WHAT TO WORK ON:
Pictures do not belong in the copy, so please give every entry below again exactly.

PROVIDED MATERIAL:
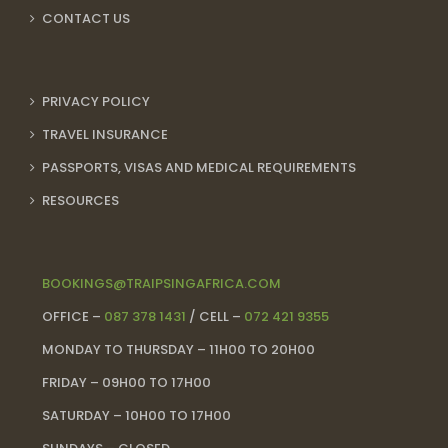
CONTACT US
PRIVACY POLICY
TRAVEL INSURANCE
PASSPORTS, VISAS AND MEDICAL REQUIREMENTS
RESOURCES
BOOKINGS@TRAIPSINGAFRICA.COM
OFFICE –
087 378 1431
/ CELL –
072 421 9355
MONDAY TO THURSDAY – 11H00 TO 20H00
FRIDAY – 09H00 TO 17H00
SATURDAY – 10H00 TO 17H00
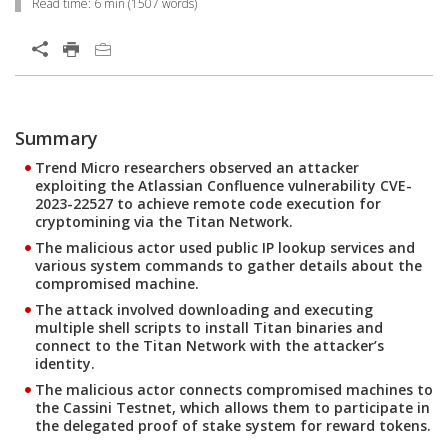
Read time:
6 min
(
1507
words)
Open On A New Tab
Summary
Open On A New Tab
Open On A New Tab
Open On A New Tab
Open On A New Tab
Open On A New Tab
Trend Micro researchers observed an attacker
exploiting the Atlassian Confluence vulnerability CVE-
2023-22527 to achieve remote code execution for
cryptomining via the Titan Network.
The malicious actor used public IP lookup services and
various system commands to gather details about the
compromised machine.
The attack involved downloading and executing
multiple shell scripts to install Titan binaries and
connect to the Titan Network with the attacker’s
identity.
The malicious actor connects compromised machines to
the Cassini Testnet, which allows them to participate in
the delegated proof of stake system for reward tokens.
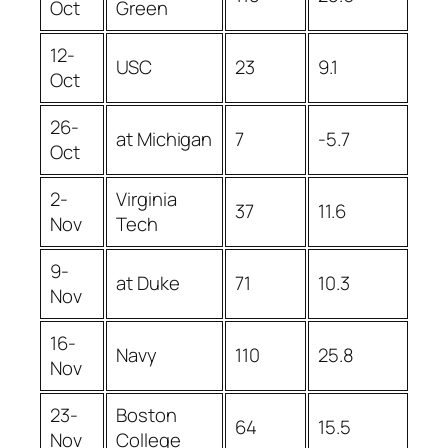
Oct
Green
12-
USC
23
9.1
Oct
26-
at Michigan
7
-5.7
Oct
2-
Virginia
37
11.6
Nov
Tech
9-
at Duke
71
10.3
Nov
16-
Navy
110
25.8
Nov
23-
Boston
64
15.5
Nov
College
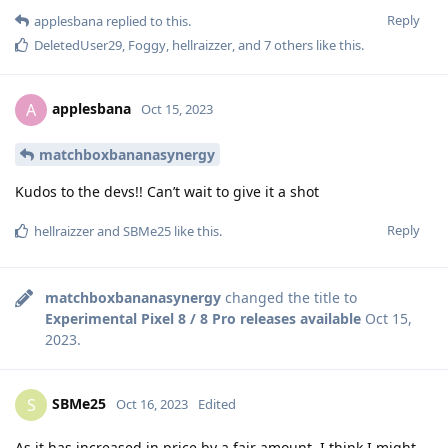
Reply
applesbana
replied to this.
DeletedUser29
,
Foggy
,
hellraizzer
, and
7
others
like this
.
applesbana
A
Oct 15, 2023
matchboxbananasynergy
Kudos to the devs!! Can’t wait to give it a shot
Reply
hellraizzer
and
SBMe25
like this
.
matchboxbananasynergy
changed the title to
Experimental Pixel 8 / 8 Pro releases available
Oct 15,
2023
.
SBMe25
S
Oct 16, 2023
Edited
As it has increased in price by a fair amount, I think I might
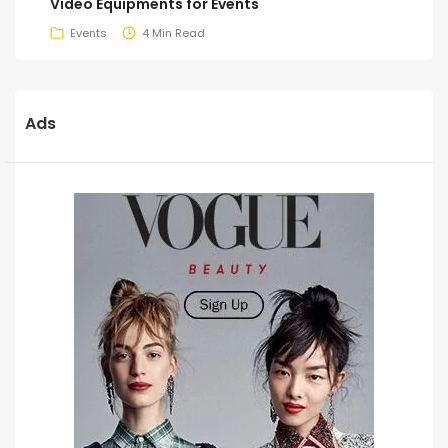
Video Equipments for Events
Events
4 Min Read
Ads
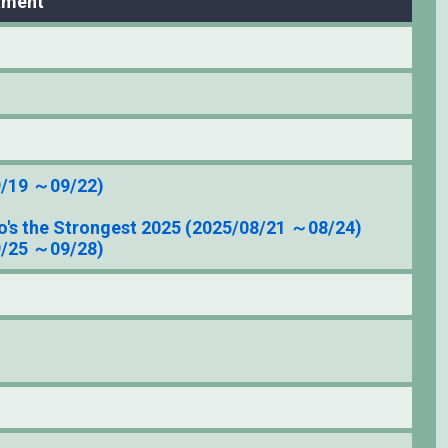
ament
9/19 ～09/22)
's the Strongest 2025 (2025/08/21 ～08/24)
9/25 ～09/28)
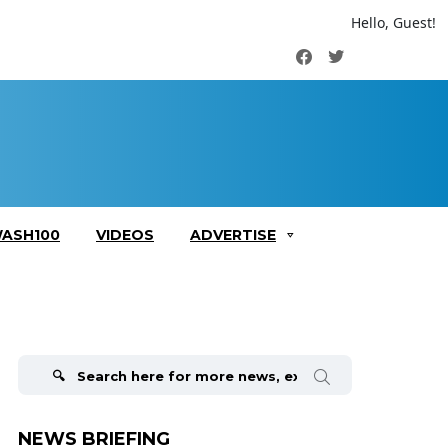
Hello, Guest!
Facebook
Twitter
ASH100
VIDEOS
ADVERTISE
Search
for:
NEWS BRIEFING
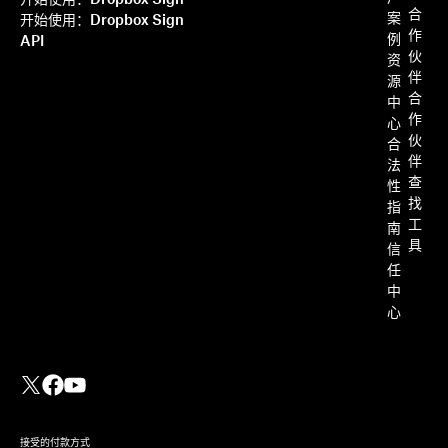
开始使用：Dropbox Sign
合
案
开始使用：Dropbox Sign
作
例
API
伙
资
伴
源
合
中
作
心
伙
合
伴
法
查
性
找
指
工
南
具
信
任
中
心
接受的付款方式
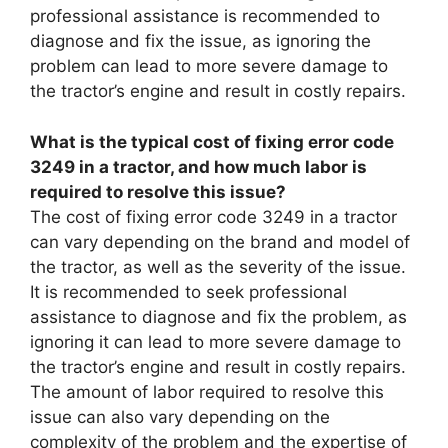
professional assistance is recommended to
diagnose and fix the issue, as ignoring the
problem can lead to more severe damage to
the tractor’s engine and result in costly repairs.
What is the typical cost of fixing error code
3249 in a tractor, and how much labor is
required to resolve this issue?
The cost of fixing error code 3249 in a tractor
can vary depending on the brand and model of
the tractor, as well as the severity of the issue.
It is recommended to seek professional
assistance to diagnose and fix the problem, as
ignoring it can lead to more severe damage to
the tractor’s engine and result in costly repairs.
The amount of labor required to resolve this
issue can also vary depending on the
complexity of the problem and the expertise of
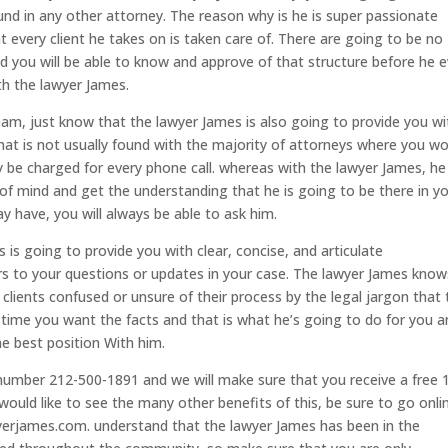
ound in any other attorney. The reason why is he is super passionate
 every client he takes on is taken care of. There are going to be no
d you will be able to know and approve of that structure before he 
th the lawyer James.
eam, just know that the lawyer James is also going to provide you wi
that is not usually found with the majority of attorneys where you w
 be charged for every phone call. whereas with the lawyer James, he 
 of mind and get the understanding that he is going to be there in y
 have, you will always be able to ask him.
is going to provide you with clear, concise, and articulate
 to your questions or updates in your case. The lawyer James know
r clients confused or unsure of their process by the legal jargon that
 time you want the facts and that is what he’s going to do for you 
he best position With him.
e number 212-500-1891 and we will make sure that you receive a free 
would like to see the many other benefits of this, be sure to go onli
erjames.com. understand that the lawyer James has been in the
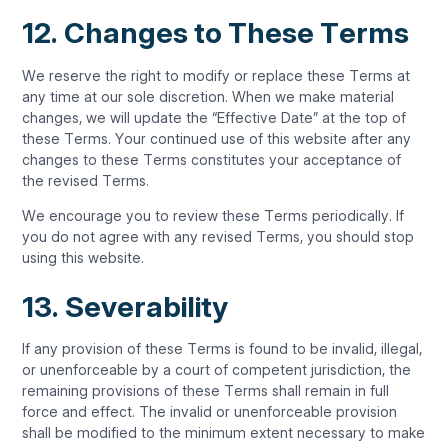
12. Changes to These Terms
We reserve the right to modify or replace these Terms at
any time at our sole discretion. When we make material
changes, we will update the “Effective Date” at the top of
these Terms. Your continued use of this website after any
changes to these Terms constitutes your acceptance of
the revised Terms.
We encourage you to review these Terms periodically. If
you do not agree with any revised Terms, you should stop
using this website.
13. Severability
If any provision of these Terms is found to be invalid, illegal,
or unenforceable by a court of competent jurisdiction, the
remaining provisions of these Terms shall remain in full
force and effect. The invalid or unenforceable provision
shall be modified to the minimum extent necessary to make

RESPONSE TO THIS TASK:
CONTACT US
PRIVACY POLICY
TRAVEL INSURANCE
PASSPORTS, VISAS AND MEDICAL REQUIREMENTS
RESOURCES
BOOKINGS@TRAIPSINGAFRICA.COM
OFFICE –
087 378 1431
/ CELL –
072 421 9355
MONDAY TO THURSDAY – 11H00 TO 20H00
FRIDAY – 09H00 TO 17H00
SATURDAY – 10H00 TO 17H00
Read time:
6 min
(
1507
words)
Open On A New Tab
Summary
Open On A New Tab
Open On A New Tab
Open On A New Tab
Open On A New Tab
Open On A New Tab
Trend Micro researchers observed an attacker
exploiting the Atlassian Confluence vulnerability CVE-
2023-22527 to achieve remote code execution for
cryptomining via the Titan Network.
The malicious actor used public IP lookup services and
various system commands to gather details about the
compromised machine.
The attack involved downloading and executing
multiple shell scripts to install Titan binaries and
connect to the Titan Network with the attacker’s
identity.
The malicious actor connects compromised machines to
the Cassini Testnet, which allows them to participate in
the delegated proof of stake system for reward tokens.
Oct
Green
12-
USC
23
9.1
Oct
26-
at Michigan
7
-5.7
Oct
2-
Virginia
37
11.6
Nov
Tech
9-
at Duke
71
10.3
Nov
16-
Navy
110
25.8
Nov
23-
Boston
64
15.5
Nov
College
Reply
applesbana
replied to this.
DeletedUser29
,
Foggy
,
hellraizzer
, and
7
others
like this
.
applesbana
A
Oct 15, 2023
matchboxbananasynergy
Kudos to the devs!! Can’t wait to give it a shot
Reply
hellraizzer
and
SBMe25
like this
.
matchboxbananasynergy
changed the title to
Experimental Pixel 8 / 8 Pro releases available
Oct 15,
2023
.
SBMe25
S
Oct 16, 2023
Edited
As it has increased in price by a fair amount, I think I might
Video Equipments for Events
Events
4 Min Read
Ads
ament
9/19 ～09/22)
's the Strongest 2025 (2025/08/21 ～08/24)
9/25 ～09/28)
Hello, Guest!
Facebook
Twitter
ASH100
VIDEOS
ADVERTISE
Search
for:
NEWS BRIEFING
开始使用：Dropbox Sign
合
案
开始使用：Dropbox Sign
作
例
API
伙
资
伴
源
合
中
作
心
伙
合
伴
法
查
性
找
指
工
南
具
信
任
中
心
接受的付款方式
professional assistance is recommended to
diagnose and fix the issue, as ignoring the
problem can lead to more severe damage to
the tractor’s engine and result in costly repairs.
What is the typical cost of fixing error code
3249 in a tractor, and how much labor is
required to resolve this issue?
The cost of fixing error code 3249 in a tractor
can vary depending on the brand and model of
the tractor, as well as the severity of the issue.
It is recommended to seek professional
assistance to diagnose and fix the problem, as
ignoring it can lead to more severe damage to
the tractor’s engine and result in costly repairs.
The amount of labor required to resolve this
issue can also vary depending on the
complexity of the problem and the expertise of
ound in any other attorney. The reason why is he is super passionate
 every client he takes on is taken care of. There are going to be no
d you will be able to know and approve of that structure before he 
th the lawyer James.
eam, just know that the lawyer James is also going to provide you wi
that is not usually found with the majority of attorneys where you w
 be charged for every phone call. whereas with the lawyer James, he 
 of mind and get the understanding that he is going to be there in y
 have, you will always be able to ask him.
is going to provide you with clear, concise, and articulate
 to your questions or updates in your case. The lawyer James know
r clients confused or unsure of their process by the legal jargon that
 time you want the facts and that is what he’s going to do for you 
he best position With him.
e number 212-500-1891 and we will make sure that you receive a free 
would like to see the many other benefits of this, be sure to go onli
erjames.com. understand that the lawyer James has been in the
12. Changes to These Terms
We reserve the right to modify or replace these Terms at
any time at our sole discretion. When we make material
changes, we will update the “Effective Date” at the top of
these Terms. Your continued use of this website after any
changes to these Terms constitutes your acceptance of
the revised Terms.
We encourage you to review these Terms periodically. If
you do not agree with any revised Terms, you should stop
using this website.
13. Severability
If any provision of these Terms is found to be invalid, illegal,
or unenforceable by a court of competent jurisdiction, the
remaining provisions of these Terms shall remain in full
force and effect. The invalid or unenforceable provision
shall be modified to the minimum extent necessary to make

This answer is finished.